In the fresh light of day, I have a slightly different way of expressing the ideas in yesterday’s rant

When we’re designing and developing a system (and hopefully we do those two things at the same time), most of us have checklists of some kind in place to ensure that we consider the system’s various users (end users, managers, administrators, support persons, etc). What we often forget, though, is to consider another important group - programmers. We take great pains over user experience, always thinking that means only those folks who’ll use the system for it’s intended purpose. But unless we consider the user experience of the developers, the other users may never see the features they really want, because the code is too impenetrable to work with.

why refactor?

November 14, 2006

The (current) canon of dogmatic Agile (with a capital ‘A’) and test-driven development demands that we RefactorMercilessly at every turn, but that seems somewhat simplistic to me. When I refactor, I do indeed strive to refactor mercilessly; but sometimes I don’t feel the need to refactor at all…

Given a suite of acceptance tests for a software system, there is clearly a (countably) infinite set of possible program sources that will pass those tests. (If you don’t see that, consider that every variable in the program has an infinite set of possible names; the same is also true of function parameter ordering, curly brace positioning, sorting algorithm, method breakdown, class naming, whitespace…) And as the system grows during development and maintenance, we navigate this infinite space of programs. Every time we write, change or remove a line of code, our system moves to a new point in that space; every time we add or change an acceptance test, we define a new (countably infinite) space of possible programs, and our system instantly sits at one point in that space.

And so every time we add a new feature, or fix a defect, we have an infinite number of possible points to which we could move our system within the program space and still pass all the acceptance tests.

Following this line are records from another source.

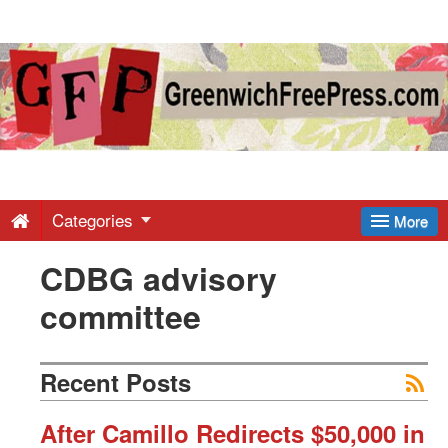
Greenwich
Free
Press
-
Categories
More
CDBG advisory
Latest
committee
News
Recent Posts
from
After Camillo Redirects $50,000 in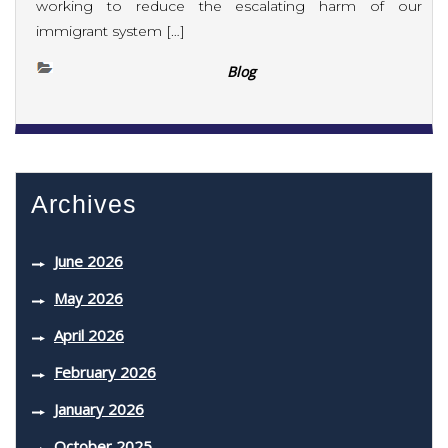
working to reduce the escalating harm of our
immigrant system […]
Blog
Archives
June 2026
May 2026
April 2026
February 2026
January 2026
October 2025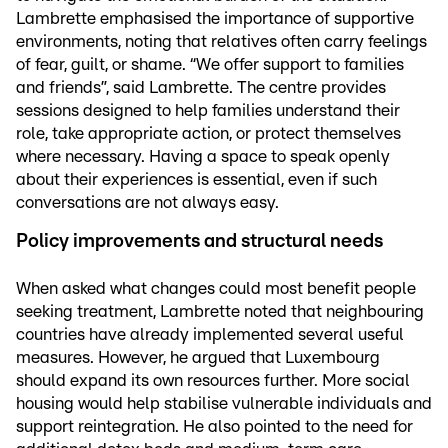
Lambrette emphasised the importance of supportive
environments, noting that relatives often carry feelings
of fear, guilt, or shame. “We offer support to families
and friends”, said Lambrette. The centre provides
sessions designed to help families understand their
role, take appropriate action, or protect themselves
where necessary. Having a space to speak openly
about their experiences is essential, even if such
conversations are not always easy.
Policy improvements and structural needs
When asked what changes could most benefit people
seeking treatment, Lambrette noted that neighbouring
countries have already implemented several useful
measures. However, he argued that Luxembourg
should expand its own resources further. More social
housing would help stabilise vulnerable individuals and
support reintegration. He also pointed to the need for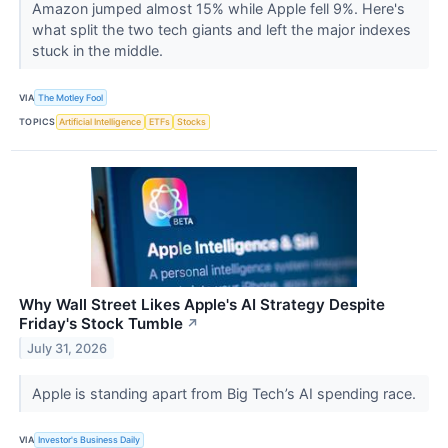
Amazon jumped almost 15% while Apple fell 9%. Here's
what split the two tech giants and left the major indexes
stuck in the middle.
VIA
The Motley Fool
TOPICS
Artificial Intelligence
ETFs
Stocks
Why Wall Street Likes Apple's AI Strategy Despite
Friday's Stock Tumble
↗
July 31, 2026
Apple is standing apart from Big Tech’s AI spending race.
VIA
Investor's Business Daily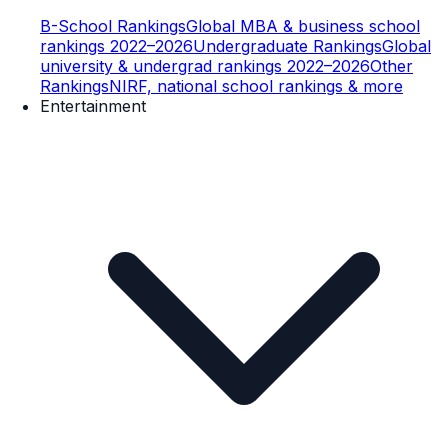
B-School Rankings
Global MBA & business school
rankings 2022–2026
Undergraduate Rankings
Global
university & undergrad rankings 2022–2026
Other
Rankings
NIRF, national school rankings & more
Entertainment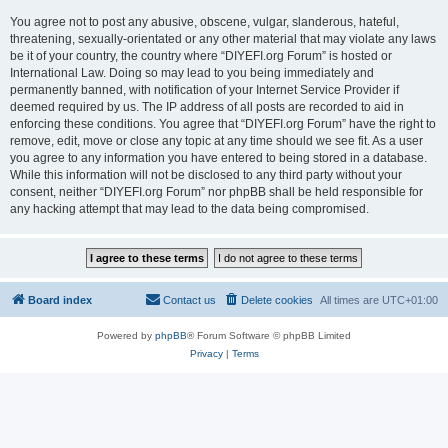
You agree not to post any abusive, obscene, vulgar, slanderous, hateful,
threatening, sexually-orientated or any other material that may violate any laws
be it of your country, the country where “DIYEFI.org Forum” is hosted or
International Law. Doing so may lead to you being immediately and
permanently banned, with notification of your Internet Service Provider if
deemed required by us. The IP address of all posts are recorded to aid in
enforcing these conditions. You agree that “DIYEFI.org Forum” have the right to
remove, edit, move or close any topic at any time should we see fit. As a user
you agree to any information you have entered to being stored in a database.
While this information will not be disclosed to any third party without your
consent, neither “DIYEFI.org Forum” nor phpBB shall be held responsible for
any hacking attempt that may lead to the data being compromised.
Board index
Contact us
Delete cookies
All times are
UTC+01:00
Powered by
phpBB
® Forum Software © phpBB Limited
Privacy
|
Terms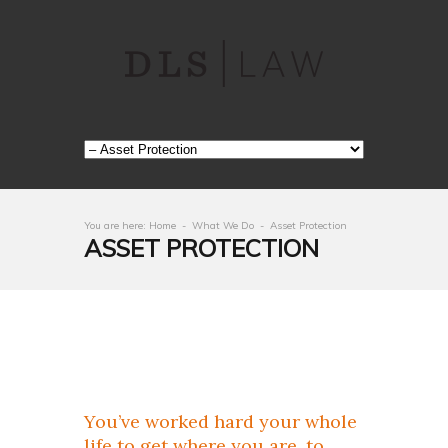
You are here:
Home
-
What We Do
-
Asset Protection
ASSET PROTECTION
You’ve worked hard your whole
life to get where you are, to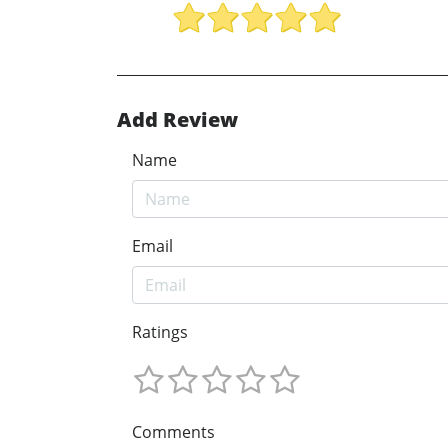
Add Review
Name
Email
Ratings
Comments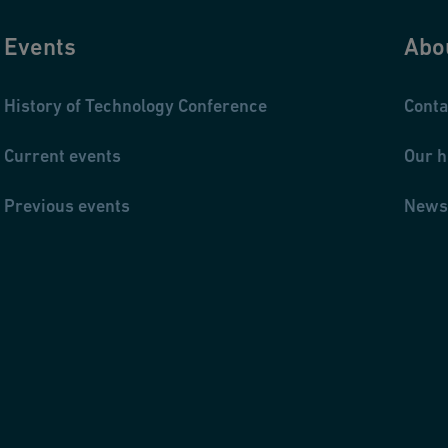
Events
Abo
History of Technology Conference
Conta
Current events
Our h
Previous events
News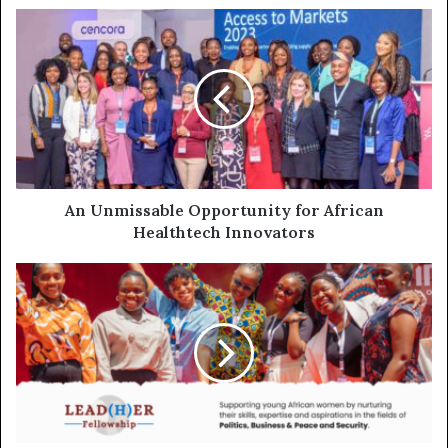
An Unmissable Opportunity for African
Healthtech Innovators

Furthermore, these “neighbouring” points are not all equivalent: the points in the program space have attributes, or qualities. Each program possesses different amounts of readability, maintainability, resistance to certain directions of change, coupling, cohesion, and so on. Which means that each time we write a line of code we make choices about the qualities of the resulting system. And all too often we forget to make those choices consciously.

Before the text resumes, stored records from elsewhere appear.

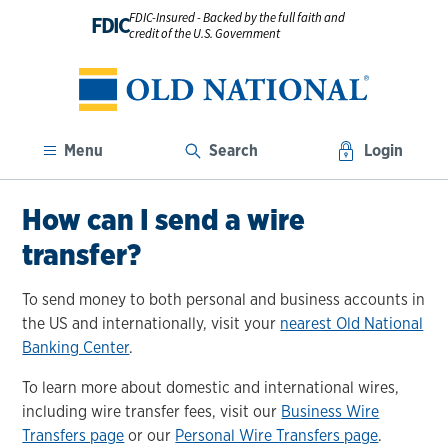
FDIC-Insured - Backed by the full faith and
FDIC
credit of the U.S. Government
Menu
Search
Login
How can I send a wire
transfer?
To send money to both personal and business accounts in
the US and internationally, visit your
nearest Old National
Banking Center
.
To learn more about domestic and international wires,
including wire transfer fees, visit our
Business Wire
Transfers page
or our
Personal Wire Transfers page
.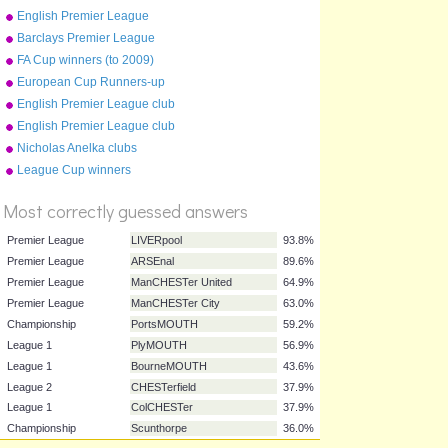
English Premier League
stadiums (photos)
Barclays Premier League
Champions 1992-2015
FA Cup winners (to 2009)
European Cup Runners-up
English Premier League club
crests (2012-13)
English Premier League club
crests (2015-16)
Nicholas Anelka clubs
%
League Cup winners
Score
Most correctly guessed answers
Premier League
LIVERpool
93.8%
Premier League
ARSEnal
89.6%
Premier League
ManCHESTer United
64.9%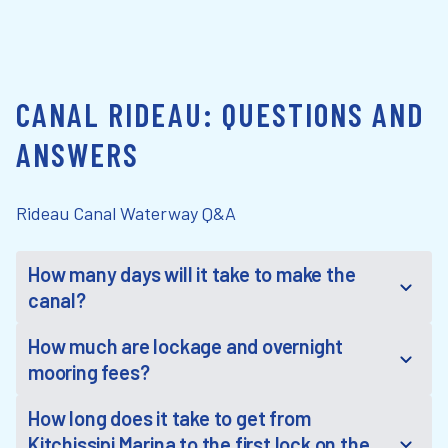
CANAL RIDEAU: QUESTIONS AND
ANSWERS
Rideau Canal Waterway Q&A
How many days will it take to make the
canal?
How much are lockage and overnight
mooring fees?
How long does it take to get from
Kitchissipi Marina to the first lock on the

Now those qualities I mentioned all have one thing in common: they directly influence both the speed and cost of change of the system. That is, each point in the program space, given a fixed set of acceptance tests, will support some kinds of change cheaply and other kinds more expensively. So as we develop and maintain we should consciously select programs which align with our system’s intended lifecycle; in particular, a write-once-and-forget-about-it system will need different cost-of-change qualities than a system that is intended to survive and be supported for more than a few months.

Refactoring is the means by which we move around the program space. As soon as we have a passing test, we can cast around for a nearby program whose qualities are a good-to-great match for our business needs. How much time we spend doing this is an investment trade-off against those future needs, and should be judged accordingly. Sometimes any old thing is fine; other times it is worth chasing down every last ounce of duplication.

The point of all this is that every day the programmers make choices which affect the system’s qualities. We should do so consciously, and according to the needs of our business and of our users.

the wrong duplication

November 5, 2006

Here’s something I’ve seen many times in code right across the spectrum, and which I caught myself doing just the other day. It seems to occur particularly often in codebases that weren’t TDD’d, and which haven’t been kept lean with regular refactoring…

Imagine a codebase in which one particular text string occurs frequently. The string may be some kind of message header, for example, or an XML tag (both of these examples are usually accompanied by another repeated string, representing the message footer or the closing tag). As the codebase grows, you notice the string popping up more and more frequently, until the “duplication” bell goes off. What to do?

It turns out we’ve all been taught the answer: Create a manifest constant (a #define or a static final String or whatever, depending on the language), thereby giving the common string a name, and replace all instances of the string by use of the constant. There’s even a name for this refactoring in Martin Fowler’s catalogue: Replace Magic Number With Symbolic Constant. Duplication sorted, right? Wrong!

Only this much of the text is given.